Consider the example below:
_schema = ['num_col', 'word']
_data = [
(1, 'idA'), (2, 'idA'), (3, 'idB'), (4, 'idC'), (5, 'idC'),
(1, 'idC'), (2, 'idC'),
]
df = spark.createDataFrame(_data, _schema)
out_path = '/tmp/output.delta'
_ = (
df
.coalesce(1)
.write
.partitionBy('num_col')
.format('delta')
.save(out_path)
)
log_df = spark.read.json(f'{out_path}/_delta_log/*.json')
cols = [
F.col('add.path').substr(0, 22).alias('file_name'),
F.expr('TIMESTAMP_MILLIS(add.modificationTime)').alias('modified'),
]
log_df.where('add IS NOT NULL').select(cols).show(10, False)

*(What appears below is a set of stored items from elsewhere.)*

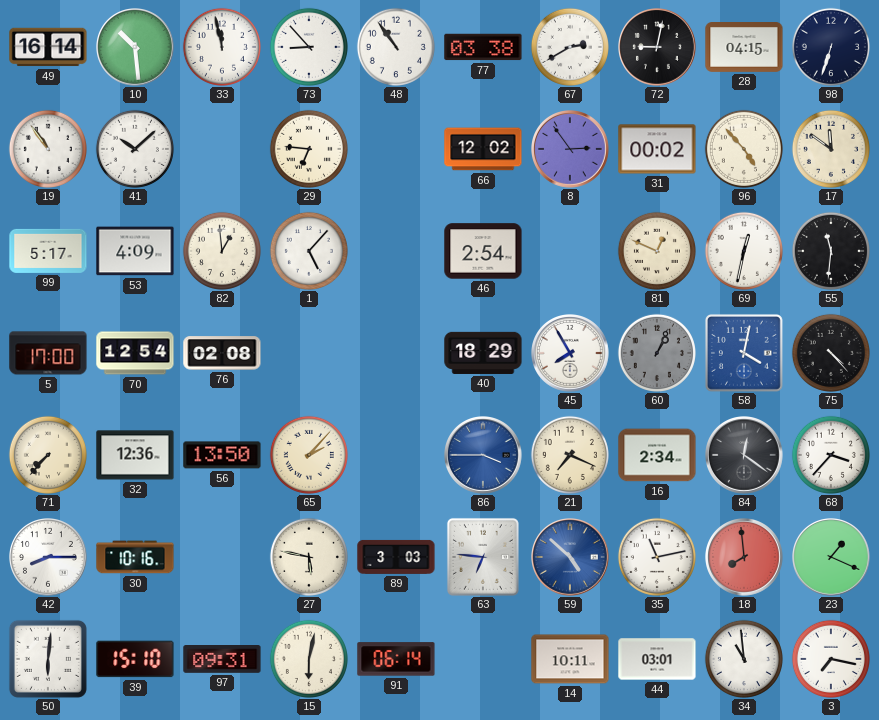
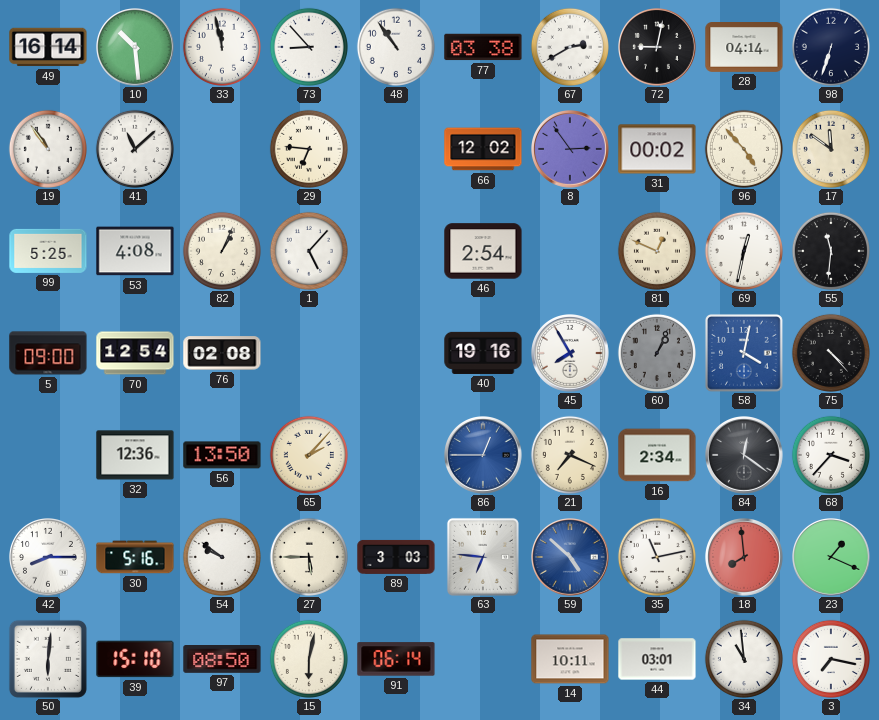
28: 04:15 -> 04:14
41: 10:08 -> 11:08
99: 5:17 -> 5:25
53: 4:09 -> 4:08
82: 12:59 -> 1:04
5: 17:00 -> 09:00
40: 18:29 -> 19:16
71: 7:37 -> none
86: 3:45 -> 12:45
30: 10:16 -> 5:16
54: none -> 9:51
27: 5:47 -> 5:45
97: 09:31 -> 08:50
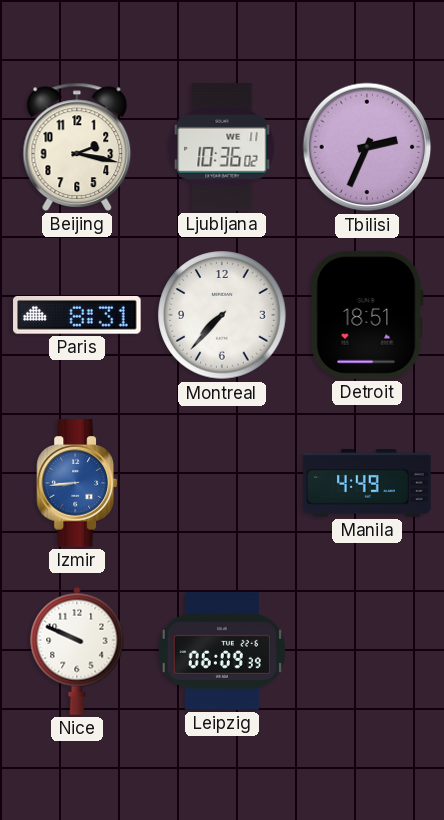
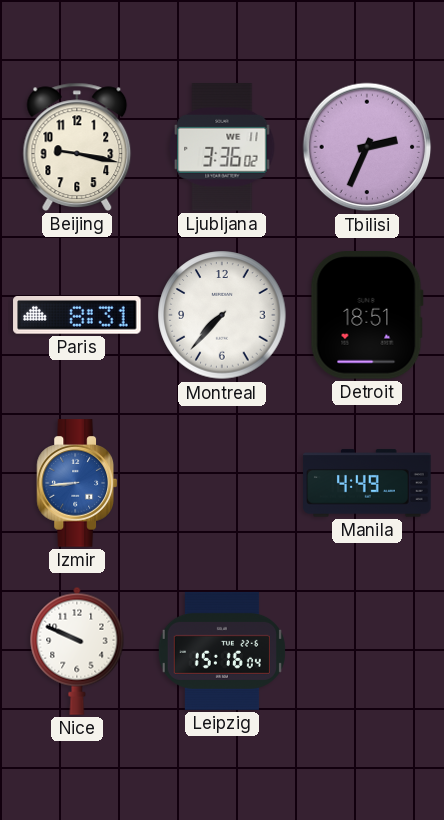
Beijing: 2:17 -> 9:17
Ljubljana: 10:36 -> 3:36
Leipzig: 06:09 -> 15:16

+----------------------+-----------------------+
|file_name |modified |
+----------------------+-----------------------+
|num_col=1/part-00000-5|2023-07-29 10:36:13.622|
|num_col=2/part-00000-b|2023-07-29 10:36:13.63 |
|num_col=3/part-00000-8|2023-07-29 10:36:13.638|
|num_col=4/part-00000-0|2023-07-29 10:36:13.642|
|num_col=5/part-00000-9|2023-07-29 10:36:13.658|
+----------------------+-----------------------+
I ran this multiple times with different number of partitions and the modified time always increases with the partition values. So my assumption is: using coalesce(1)
with partitionBy('columnX')
writes the files sequentially and the order is determined by columnX
(increasing order). Is the assumption correct?